U.S. Senate Majority Leader Mitch McConnell, a Republican from Kentucky, speaks to the media after attending a Senate Republican policy luncheon on June 12, 201
Washington, June 13 (RHC)-- U.S. Senate Majority Leader Mitch McConnell has threatened North Korea with the policy of maximum pressure if it does not stick to the outcome of the historic summit between President Donald Trump and North Korean leader Kim Jong-un.
McConnell, speaking during the opening session of the Senate on Tuesday, said he supported the goals contained in the Trump-Kim's joint statement on denuclearization but added that Washington must be prepared to respond if Pyongyang failed to comply.
"If North Korea does not prove willing to follow through, we and our allies must be prepared to restore the policy of maximum pressure," he said. The Senate majority leader added that he was supportive of the White House position on resolving the North Korea problem but emphasized the importance of attaining the end goal. "The goal of the United States is complete, verifiable and irreversible denuclearization of the Korean Peninsula," McConnell said.
Earlier in the day, Trump and the North Korean leader signed a joint statement at the end of their historic meeting in Singapore, promising a new relationship between the nations and pledging to work toward complete denuclearization of the Korean Peninsula.
Kim "reaffirmed his firm and unwavering commitment to complete denuclearization of the Korean Peninsula" and Trump, in exchange, agreed to "provide security guarantees" to North Korea.
In a matter of hours after the landmark summit, Republican and Democratic senators started criticizing Trump as well as threatening North Korea over the potential deal. Republican Senator John Barrasso said all political, economic, military and diplomatic options must continue to be on the table until work toward full denuclearization of the Peninsula was completed.
Robert Menendez, a democratic senator from New Jersey, blasted Trump for meeting with the North Korean leader, saying that the U.S. president seemed to have viewed the summit as "an honor."
Senate Minority Leader Chuck Schumer said the meeting was "a welcome improvement" to "name-calling and saber-rattling," but argued that details coming out of the summit were lacking. "It's imperative that we actually get action here, not just photo ops," Schumer said. "If the United States is unable to win concrete, lasting concessions from North Korea, the meeting alone will be a victory for Kim Jong-un and a defeat for President Trump."
The Senate minority leader criticized the joint diplomatic statement between Trump and Kim as lacking detail and accused the North Korean leader of backing out of agreements. "The document is short on details," Schumer said. "It is worrisome, very worrisome, that this joint statement is so imprecise."

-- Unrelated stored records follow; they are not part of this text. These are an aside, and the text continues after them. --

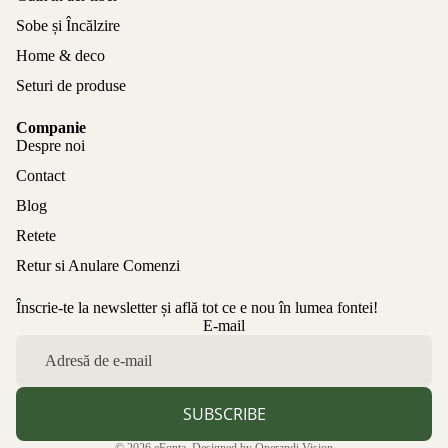
Sobe și Încălzire
Home & deco
Seturi de produse
Companie
Despre noi
Contact
Blog
Retete
Retur si Anulare Comenzi
Înscrie-te la newsletter și află tot ce e nou în lumea fontei!
Politica de confidențialitate
E-mail
Politica de rambursare
Termeni de utilizare
Politica de expediere
SUBSCRIBE
Informații de contact
© 2026
eFonta
. Designed by
Operandi Vision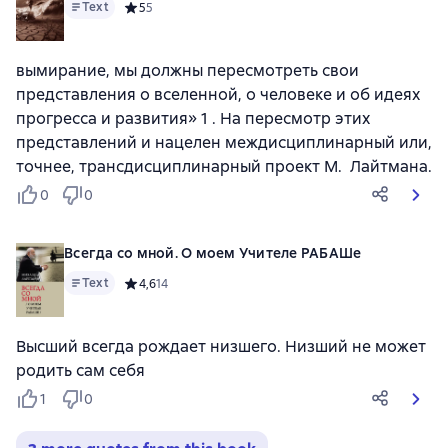
Text
Средний рейтинг 5 на основе 5 оценок
5
5
вымирание, мы должны пересмотреть свои
представления о вселенной, о человеке и об идеях
прогресса и развития» 1 . На пересмотр этих
представлений и нацелен междисциплинарный или,
точнее, трансдисциплинарный проект М. Лайтмана.
0
0
Всегда со мной. О моем Учителе РАБАШе
Text
Средний рейтинг 4,6 на основе 14 оценок
4,6
14
Высший всегда рождает низшего. Низший не может
родить сам себя
1
0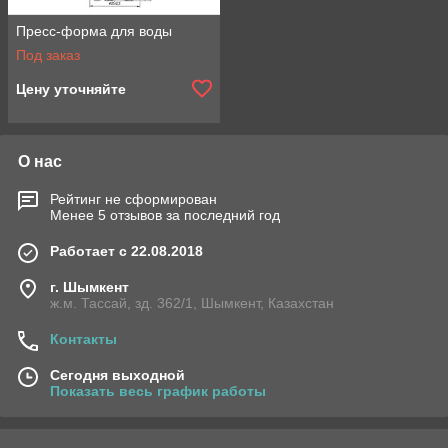
Пресс-форма для воды
Под заказ
Цену уточняйте
О нас
Рейтинг не сформирован
Менее 5 отзывов за последний год
Работает с 22.08.2018
г. Шымкент
ж.м. Тассай, зд. 362/1, Шымкент, Казахстан
Контакты
Сегодня выходной
Показать весь график работы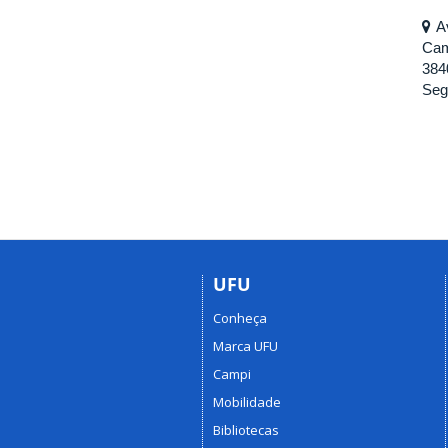
A
Cam
384
Seg
UFU
Conheça
Marca UFU
Campi
Mobilidade
Bibliotecas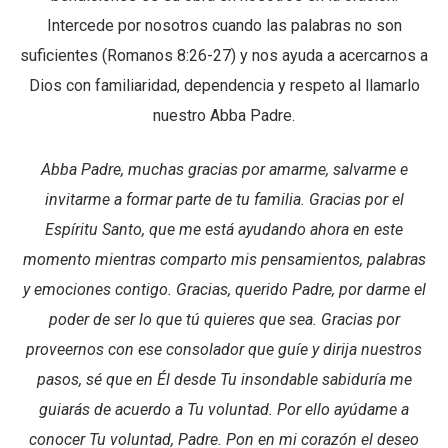
Intercede por nosotros cuando las palabras no son
suficientes (Romanos 8:26-27) y nos ayuda a acercarnos a
Dios con familiaridad, dependencia y respeto al llamarlo
nuestro Abba Padre.
Abba Padre, muchas gracias por amarme, salvarme e
invitarme a formar parte de tu familia. Gracias por el
Espíritu Santo, que me está ayudando ahora en este
momento mientras comparto mis pensamientos, palabras
y emociones contigo. Gracias, querido Padre, por darme el
poder de ser lo que tú quieres que sea. Gracias por
proveernos con ese consolador que guíe y dirija nuestros
pasos, sé que en Él desde Tu insondable sabiduría me
guiarás de acuerdo a Tu voluntad. Por ello ayúdame a
conocer Tu voluntad, Padre. Pon en mi corazón el deseo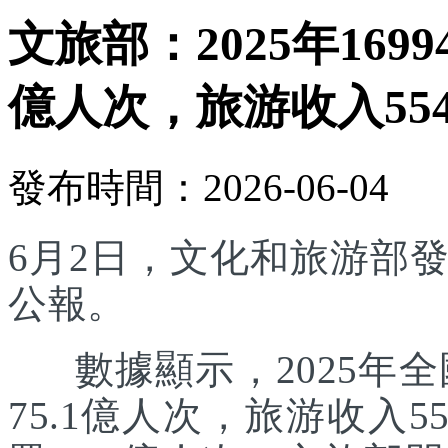
文旅部：2025年169
億人次，旅游收入554
發布時間：2026-06-04
6月2日，文化和旅游部發
公報。
數據顯示，2025年全國
75.1億人次，旅游收入5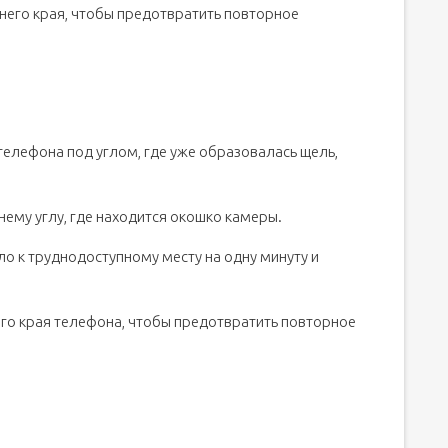
него края, чтобы предотвратить повторное
телефона под углом, где уже образовалась щель,
ему углу, где находится окошко камеры.
ло к труднодоступному месту на одну минуту и
го края телефона, чтобы предотвратить повторное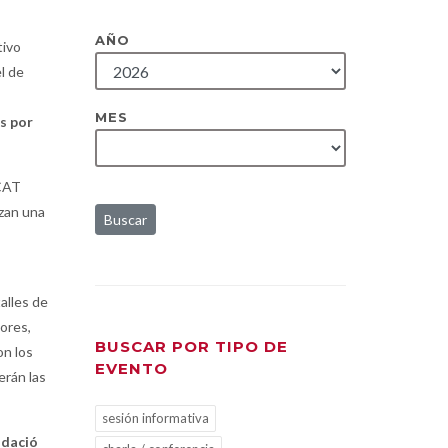
AÑO
tivo
l de
MES
s por
TCAT
izan una
Buscar
alles de
dores,
BUSCAR POR TIPO DE
on los
EVENTO
erán las
sesión informativa
ndació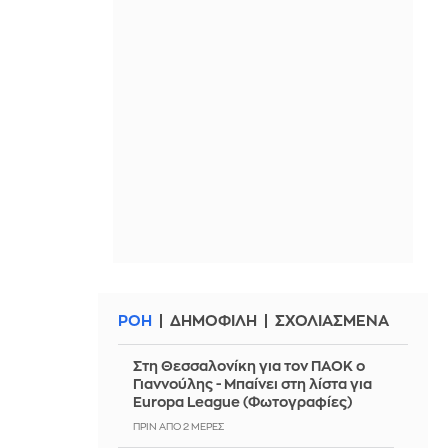
ΡΟΗ
ΔΗΜΟΦΙΛΗ
ΣΧΟΛΙΑΣΜΕΝΑ
Στη Θεσσαλονίκη για τον ΠΑΟΚ ο
Γιαννούλης - Μπαίνει στη λίστα για
Europa League (Φωτογραφίες)
ΠΡΙΝ ΑΠΌ 2 ΜΈΡΕΣ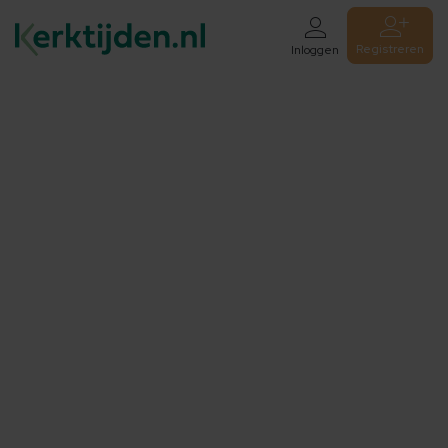
Registreren
Inloggen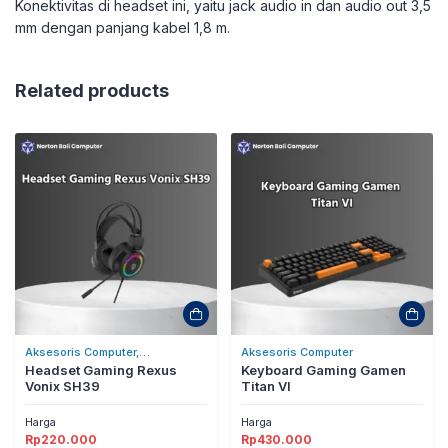
Konektivitas di headset ini, yaitu jack audio in dan audio out 3,5
mm dengan panjang kabel 1,8 m.
Related products
Aksesoris Computer,
Aksesoris Computer
Headset/Headphones
Headset Gaming Rexus
Keyboard Gaming Gamen
Vonix SH39
Titan VI
Harga
Harga
Rp
220.000
Rp
430.000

The Tuesday meeting was the first time a sitting U.S. president met North Korea's leader, and caps a remarkable turnaround for the two. Last year saw the pair sling insults at each other, while North Korea conducted several ballistic missile tests in defiance of the U.S. and its allies.
Washington and the United Nations have imposed rounds of sanctions on North Korea over the country's weapons programs over the last several years.